Items from a dataset:

* * * * * * *

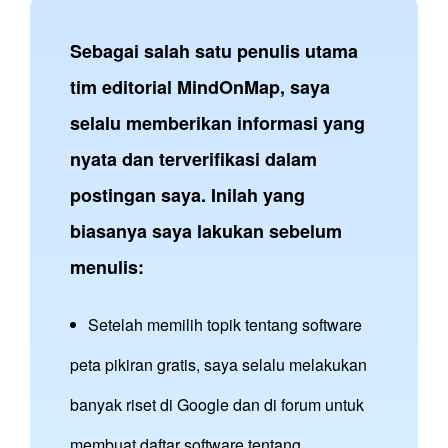
Sebagai salah satu penulis utama
tim editorial MindOnMap, saya
selalu memberikan informasi yang
nyata dan terverifikasi dalam
postingan saya. Inilah yang
biasanya saya lakukan sebelum
menulis:
Setelah memilih topik tentang software
peta pikiran gratis, saya selalu melakukan
banyak riset di Google dan di forum untuk
membuat daftar software tentang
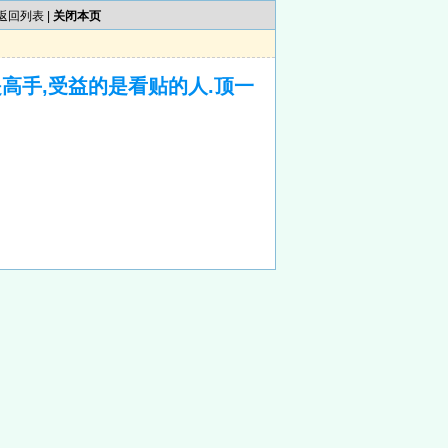
返回列表
|
关闭本页
高手,受益的是看贴的人.顶一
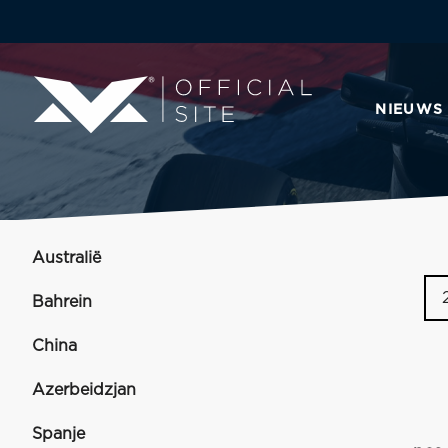
NIEUWS
Australië
Bahrein
China
Azerbeidzjan
Spanje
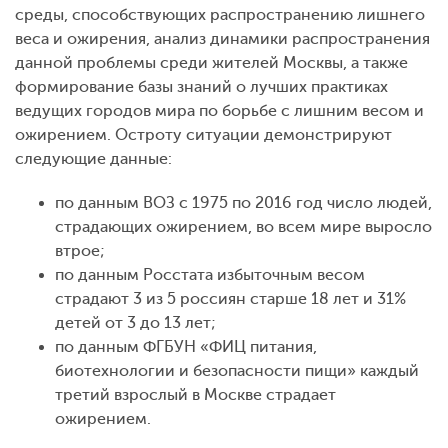
среды, способствующих распространению лишнего
веса и ожирения, анализ динамики распространения
данной проблемы среди жителей Москвы, а также
формирование базы знаний о лучших практиках
ведущих городов мира по борьбе с лишним весом и
ожирением. Остроту ситуации демонстрируют
следующие данные:
по данным ВОЗ c 1975 по 2016 год число людей,
страдающих ожирением, во всем мире выросло
втрое;
по данным Росстата избыточным весом
страдают 3 из 5 россиян старше 18 лет и 31%
детей от 3 до 13 лет;
по данным ФГБУН «ФИЦ питания,
биотехнологии и безопасности пищи» каждый
третий взрослый в Москве страдает
ожирением.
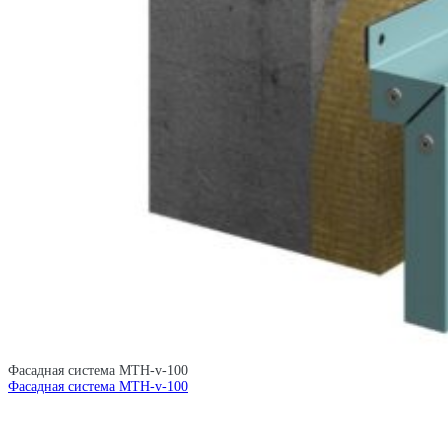
Фасадная система MTH-v-100
Фасадная система MTH-v-100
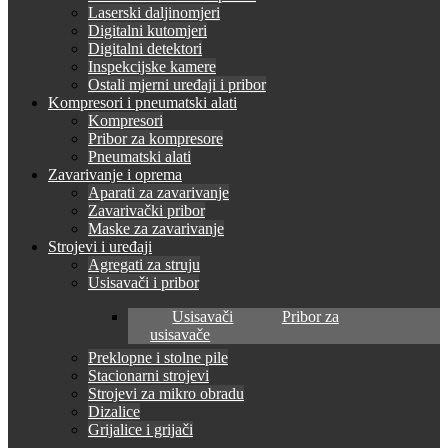
Laserski daljinomjeri
Digitalni kutomjeri
Digitalni detektori
Inspekcijske kamere
Ostali mjerni uređaji i pribor
Kompresori i pneumatski alati
Kompresori
Pribor za kompresore
Pneumatski alati
Zavarivanje i oprema
Aparati za zavarivanje
Zavarivački pribor
Maske za zavarivanje
Strojevi i uređaji
Agregati za struju
Usisavači i pribor
Usisavači
Pribor za
usisavače
Preklopne i stolne pile
Stacionarni strojevi
Strojevi za mikro obradu
Dizalice
Grijalice i grijači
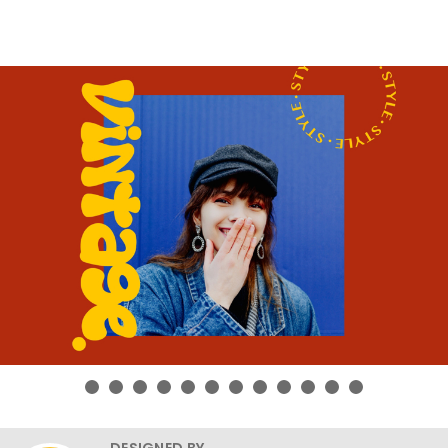
DESIGNED BY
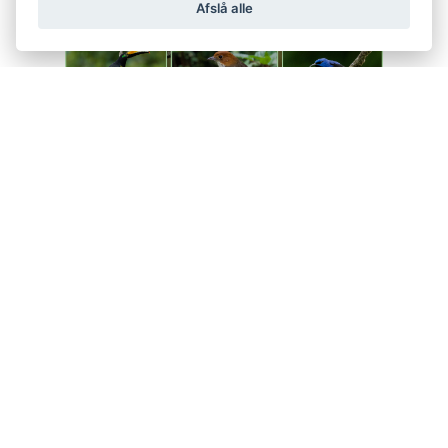
Afslå alle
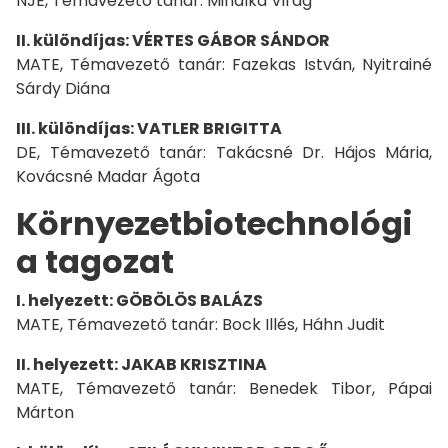
NJE, Témavezető tanár: Mihálka Virág
II. különdíjas: VÉRTES GÁBOR SÁNDOR
MATE, Témavezető tanár: Fazekas István, Nyitrainé
Sárdy Diána
III. különdíjas: VATLER BRIGITTA
DE, Témavezető tanár: Takácsné Dr. Hájos Mária,
Kovácsné Madar Ágota
Környezetbiotechnológi
a tagozat
I. helyezett: GÖBÖLÖS BALÁZS
MATE, Témavezető tanár: Bock Illés, Háhn Judit
II. helyezett: JAKAB KRISZTINA
MATE, Témavezető tanár: Benedek Tibor, Pápai
Márton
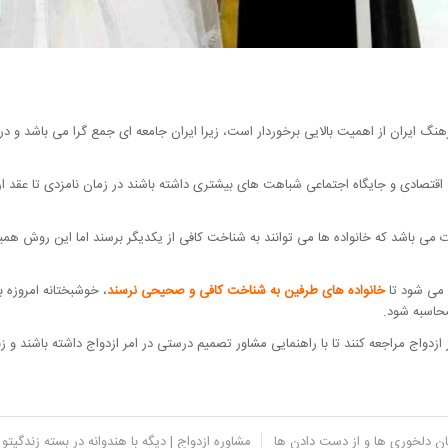
هنگ ایران از اهمیت بالایی برخوردار است، زیرا ایران جامعه ای جمع گرا می باشد و در
، اقتصادی و جایگاه اجتماعی شباهت های بیشتری داشته باشند در زمان نامزدی تا عقد
ات می باشد که خانواده ها می توانند به شناخت کافی از یکدیگر برسند اما این روش ه
ث می شود تا
خانواده های طرفین به شناخت کافی و صحیحی نرسند
، خوشبختانه امروزه 
حاسبه شود.
ز ازدواج مراجعه کنند تا با راهنمایی مشاور تصمیم درستی در امر ازدواج داشته باشند 
یان دلخوری ها و از دست دادن ها
مشاوره ازدواج | دیگه با هندوانه در بسته زندگیتو 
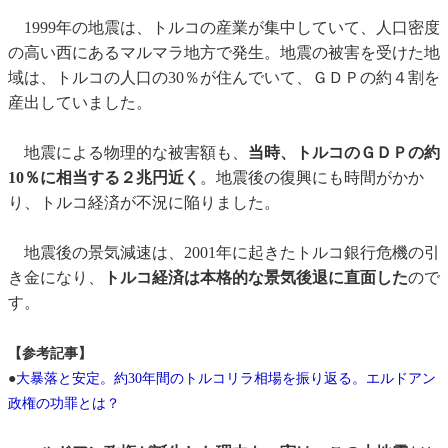
1999年の地震は、トルコの産業が集中していて、人口密度
の高い西にあるマルマラ地方で発生。地震の被害を受けた地
域は、トルコの人口の30％が住んでいて、ＧＤＰの約４割を
産出していました。
地震による物理的な被害額も、
当時、トルコのＧＤＰの約
10％に相当する２兆円近く
。地震後の復興にも時間がかか
り、トルコ経済が不況に陥りました。
地震後の景気減速は、2001年に起きたトルコ銀行危機の引
き金になり、
トルコ経済は本格的な景気後退に直面した
ので
す。
【参考記事】
●
大暴落と安定。約30年間のトルコリラ相場を振り返る。エルドアン
政権の功罪とは？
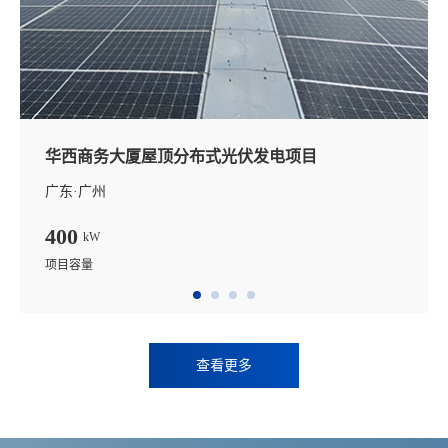
华西商务大厦屋顶分布式光伏发电项目
广东·广州
400
kW
项目容量
查看更多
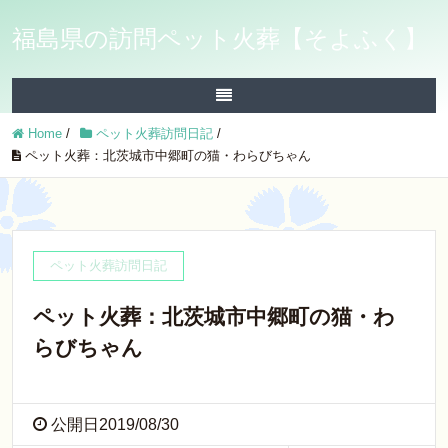
福島県の訪問ペット火葬【そよふく】
Home
/
ペット火葬訪問日記
/
ペット火葬：北茨城市中郷町の猫・わらびちゃん
ペット火葬訪問日記
ペット火葬：北茨城市中郷町の猫・わ
らびちゃん
公開日2019/08/30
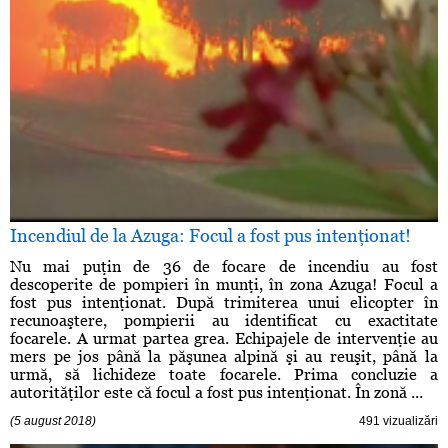
Incendiul de la Azuga: Focul a fost pus intenţionat!
Nu mai puţin de 36 de focare de incendiu au fost
descoperite de pompieri în munţi, în zona Azuga! Focul a
fost pus intenţionat. După trimiterea unui elicopter în
recunoaştere, pompierii au identificat cu exactitate
focarele. A urmat partea grea. Echipajele de intervenţie au
mers pe jos până la păşunea alpină şi au reuşit, până la
urmă, să lichideze toate focarele. Prima concluzie a
autorităţilor este că focul a fost pus intenţionat. În zonă ...
(5 august 2018)
491 vizualizări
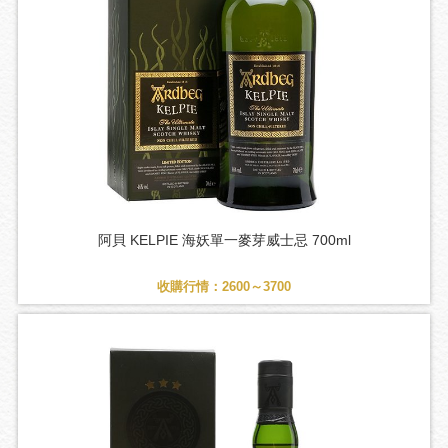
阿貝 KELPIE 海妖單一麥芽威士忌 700ml
收購行情：2600～3700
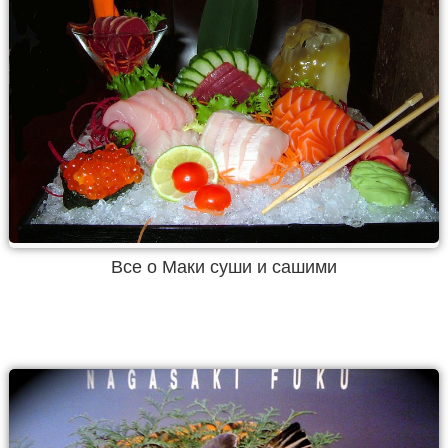
Все о Маки суши и сашими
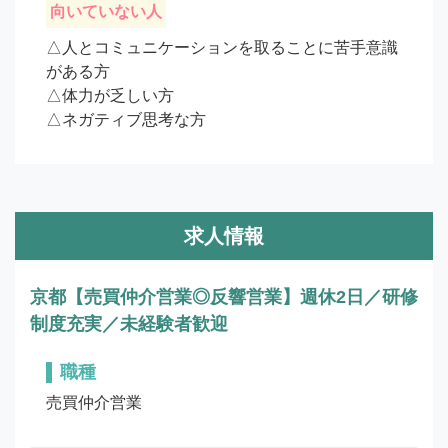
向いていない人
△人とコミュニケーションを取ることに苦手意識
がある方

△体力が乏しい方

△ネガティブ思考な方
求人情報
京都【売買仲介営業◎反響営業】週休2日／研修
制度充実／未経験者歓迎
職種
売買仲介営業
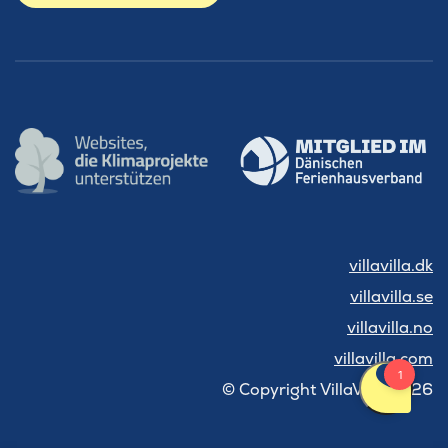
villavilla.dk
villavilla.se
villavilla.no
villavilla.com
© Copyright VillaVilla 2026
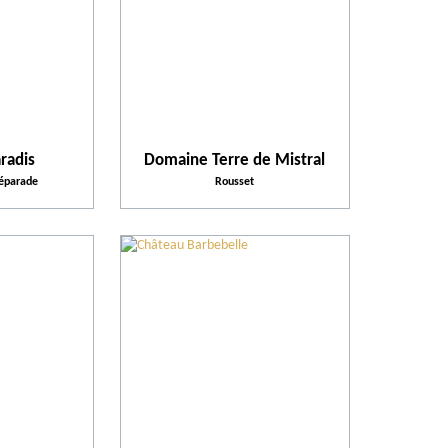
Plus de critères
Notre sélection
radis
Domaine Terre de Mistral
Activités proposées
Réparade
Rousset
Équipements et Services
Action pour l'environnement
Activités et Loisirs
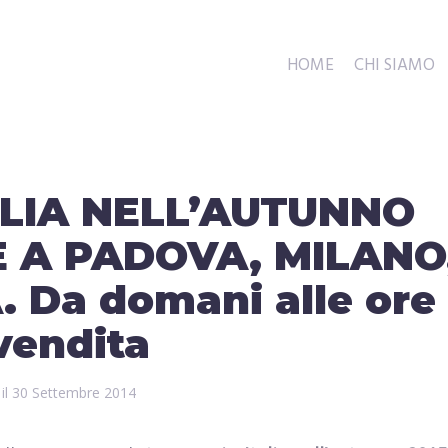
HOME
CHI SIAMO
ALIA NELL’AUTUNNO
E A PADOVA, MILANO
 Da domani alle ore
 vendita
 il
30 Settembre 2014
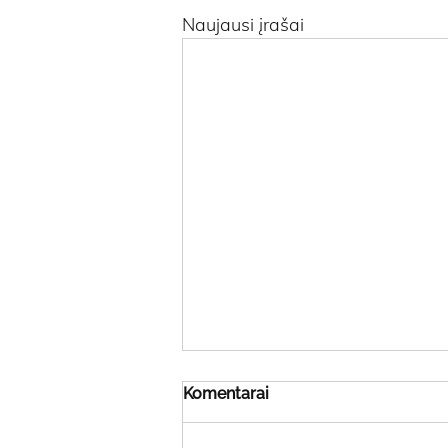
Naujausi įrašai
Komentarai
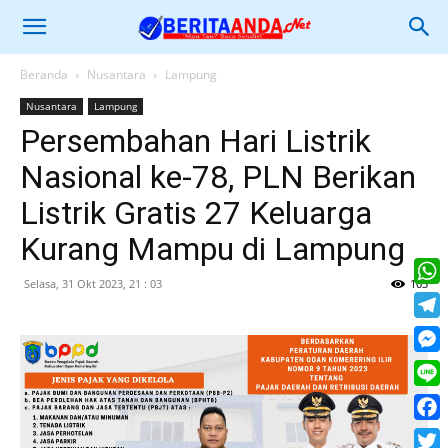
Beranda
Nusantara
Lampung
Nusantara
Lampung
Persembahan Hari Listrik
Nasional ke-78, PLN Berikan
Listrik Gratis 27 Keluarga
Kurang Mampu di Lampung
Selasa, 31 Okt 2023, 21 : 03
103
What
Tele
Mess
Line
Face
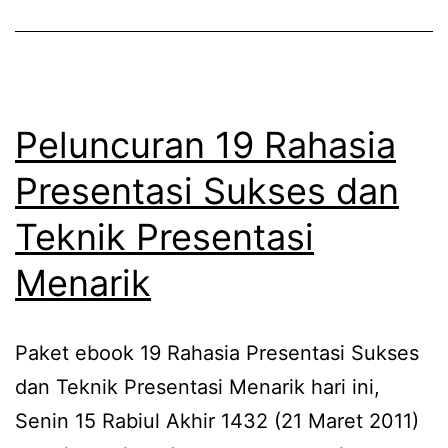
Peluncuran 19 Rahasia
Presentasi Sukses dan
Teknik Presentasi
Menarik
Paket ebook 19 Rahasia Presentasi Sukses
dan Teknik Presentasi Menarik hari ini,
Senin 15 Rabiul Akhir 1432 (21 Maret 2011)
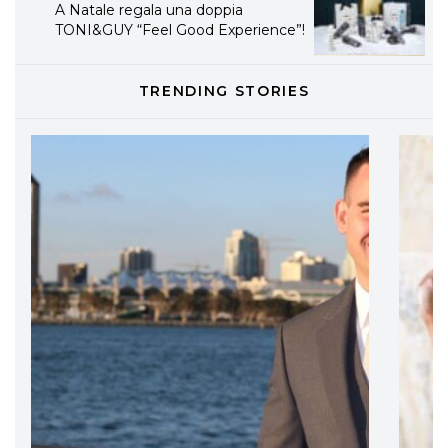
A Natale regala una doppia
TONI&GUY “Feel Good Experience”!
TONI&GUY
TRENDING STORIES
LABEL.M lancia la sua innovativa ed
eco-sostenibile linea di prodotti
professionali
DAVINES
Davines presenta cofanetti beauty
preziosi per un regalo adatto ad
ogni capello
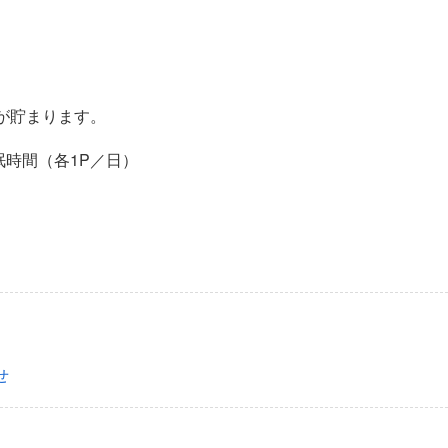
Ｐが貯まります。
時間（各1P／日）
せ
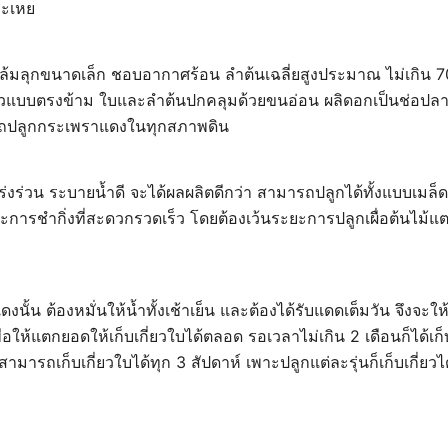
ระเหย
ล้มลุกขนาดเล็ก ชอบอากาศร้อน ลำต้นเฉลี่ยสูงประมาณ ไม่เกิน 
วแบบตรงข้าม ใบและลำต้นปกคลุมด้วยขนอ่อน ผลิดอกเป็นช่อปลาย
รถปลูกกระเพราแดงในทุกสภาพดิน
ปร่งร่วน ระบายน้ำดี จะได้ผลผลิตดีกว่า สามารถปลูกได้ทั้งแบบเมล็
การชำกิ่งที่สะดวกรวดเร็ว โดยต้องเว้นระยะการปลูกเผื่อต้นไม้แ
ั้น ต้องหมั่นให้น้ำทั้งเช้าเย็น และต้องได้รับแดดเต็มวัน จึงจะให้
พื่อให้แตกยอดให้เก็บเกี่ยวใบได้ตลอด รอเวลาไม่เกิน 2 เดือนก็ได้เก
ะสามารถเก็บเกี่ยวใบได้ทุก 3 สัปดาห์ เพาะปลูกแต่ละรุ่นก็เก็บเกี่ยว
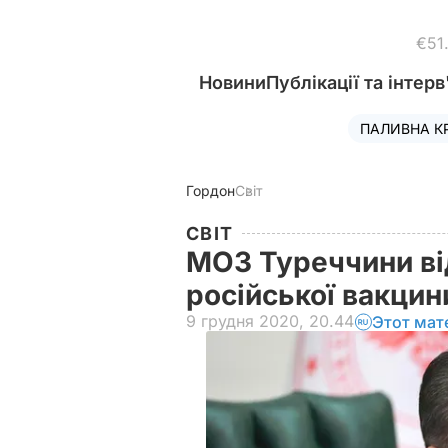
€51
Новини
Публікації та інтерв
ПАЛИВНА К
Гордон
Світ
СВІТ
МОЗ Туреччини ві
російської вакци
9 грудня 2020, 20.44
Этот мат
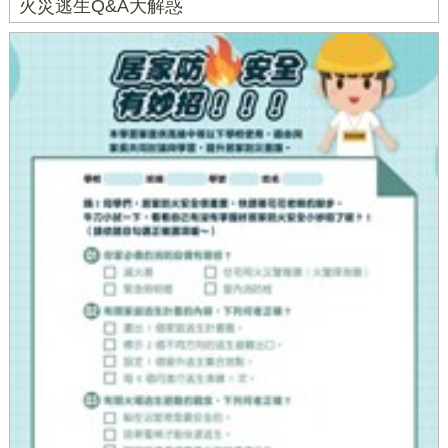
火災逃生Q&A大解惑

* * * * * * *

Wherever "Teknik" occurs in the records above, copy the line it sits in.

Teknik Presentasi
dan Teknik Presentasi Menarik hari ini,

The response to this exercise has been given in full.